Availability and requirements

Project name: Apollo2Go

Project home page: ftp://ftpmips.gsf.de/plants/apollo_webservice

Operating systems: Platform independent (Apollo is now set up to run with JDK1.5 and it runs on Windows, Unix, Linux and Mac platforms).

Programming language: Java; Other requirements: Java 1.5

License: The Apollo JAVA code is Open Source; Apollo is distributed under the terms of the Artistic License http://www.opensource.org/licenses/artistic-license.php and the Apollo source code is available at SourceForge http://sourceforge.net/project/showfiles.php?group_id=27707 as part of the GMOD project http://sourceforge.net/projects/gmod/. We plan to include the Apollo web service adapter package as soon as possible at this place.

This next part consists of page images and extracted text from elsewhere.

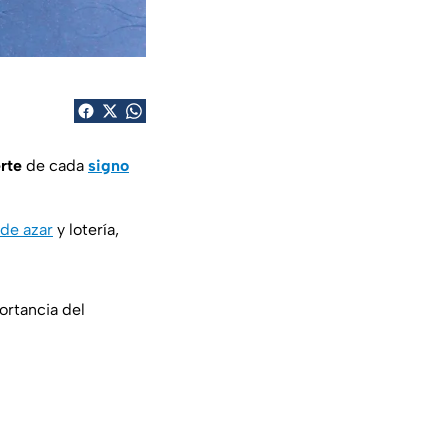
rte
de cada
signo
de azar
y lotería,
ortancia del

Any restrictions to use by non-academics: see terms of the Artistic License http://www.opensource.org/licenses/artistic-license.php.

The Apollo2Go software package is available via anonymous FTP from ftp://ftpmips.gsf.de/plants/apollo_webservice.

The zipped TAR file contains Apollo2Go, the latest executable Apollo genome annotation curation tool (Version 1.6.5, last updated June 29, 2006) extended with the build-in web service adapter (including the example to connect to PlantsDB at MIPS). The Apollo2Go software does not need any additional local installation of Apollo. Memory requirements are unchanged to Apollo's memory requirements and largely depend on the genomic region selected for annotation. At least 164 Mb of RAM, preferably more, are recommended.